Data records
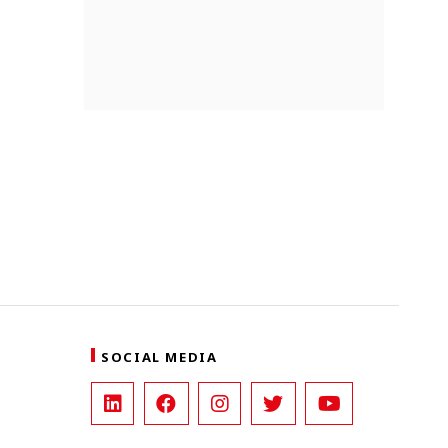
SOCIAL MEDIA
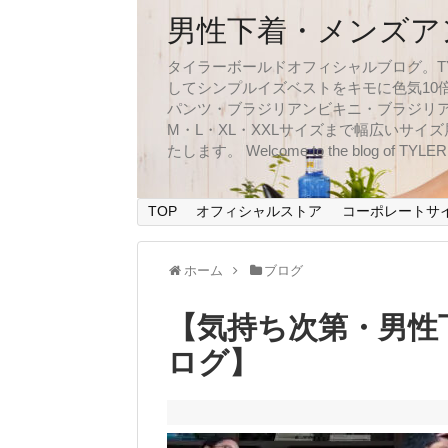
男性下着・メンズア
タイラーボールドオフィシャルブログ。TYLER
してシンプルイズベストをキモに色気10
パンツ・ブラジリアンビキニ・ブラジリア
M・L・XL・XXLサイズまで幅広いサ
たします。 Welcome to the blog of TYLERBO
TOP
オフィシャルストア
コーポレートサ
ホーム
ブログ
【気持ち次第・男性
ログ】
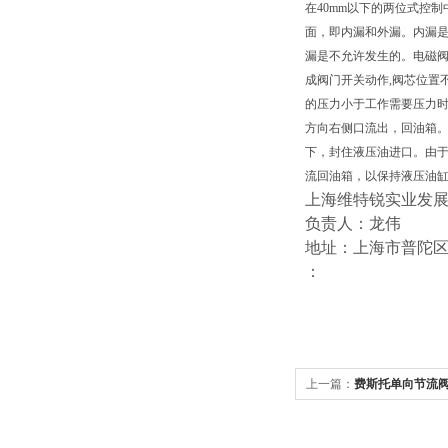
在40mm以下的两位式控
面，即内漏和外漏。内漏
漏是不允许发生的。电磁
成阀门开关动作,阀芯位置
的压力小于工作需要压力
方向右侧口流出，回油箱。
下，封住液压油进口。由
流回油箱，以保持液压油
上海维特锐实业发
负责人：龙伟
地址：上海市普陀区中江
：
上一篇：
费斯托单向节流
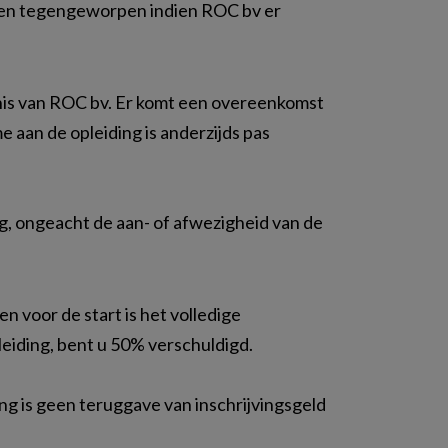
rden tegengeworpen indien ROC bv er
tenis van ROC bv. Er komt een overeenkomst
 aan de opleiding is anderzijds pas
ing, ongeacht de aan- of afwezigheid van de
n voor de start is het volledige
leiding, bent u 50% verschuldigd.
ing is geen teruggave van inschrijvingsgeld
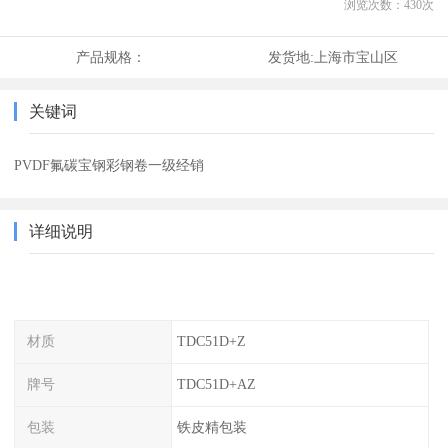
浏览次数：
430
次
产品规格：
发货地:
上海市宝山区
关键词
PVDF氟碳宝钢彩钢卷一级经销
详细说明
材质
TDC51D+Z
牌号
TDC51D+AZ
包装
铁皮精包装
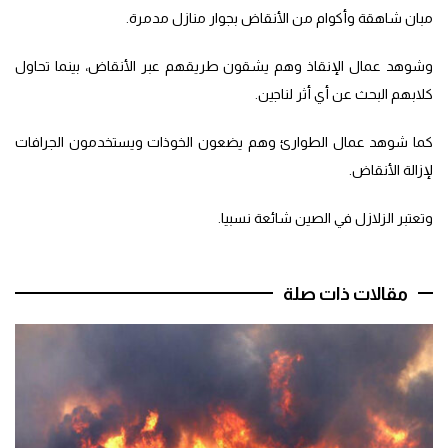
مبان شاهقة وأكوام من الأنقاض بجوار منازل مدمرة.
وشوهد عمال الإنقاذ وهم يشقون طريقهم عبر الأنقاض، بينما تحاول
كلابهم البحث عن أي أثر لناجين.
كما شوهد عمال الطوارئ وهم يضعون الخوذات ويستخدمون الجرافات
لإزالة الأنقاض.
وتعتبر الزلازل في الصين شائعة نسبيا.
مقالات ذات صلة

How to complete this task
An exact copy is needed of every line from the line containing "ing is geen teruggave van inschrijvingsgeld" to the last line of the records; pictures stay out of it.

Solution
ing is geen teruggave van inschrijvingsgeld
浏览次数：
430
次
产品规格：
发货地:
上海市宝山区
关键词
PVDF氟碳宝钢彩钢卷一级经销
详细说明
材质
TDC51D+Z
牌号
TDC51D+AZ
包装
铁皮精包装
مبان شاهقة وأكوام من الأنقاض بجوار منازل مدمرة.
وشوهد عمال الإنقاذ وهم يشقون طريقهم عبر الأنقاض، بينما تحاول
كلابهم البحث عن أي أثر لناجين.
كما شوهد عمال الطوارئ وهم يضعون الخوذات ويستخدمون الجرافات
لإزالة الأنقاض.
وتعتبر الزلازل في الصين شائعة نسبيا.
مقالات ذات صلة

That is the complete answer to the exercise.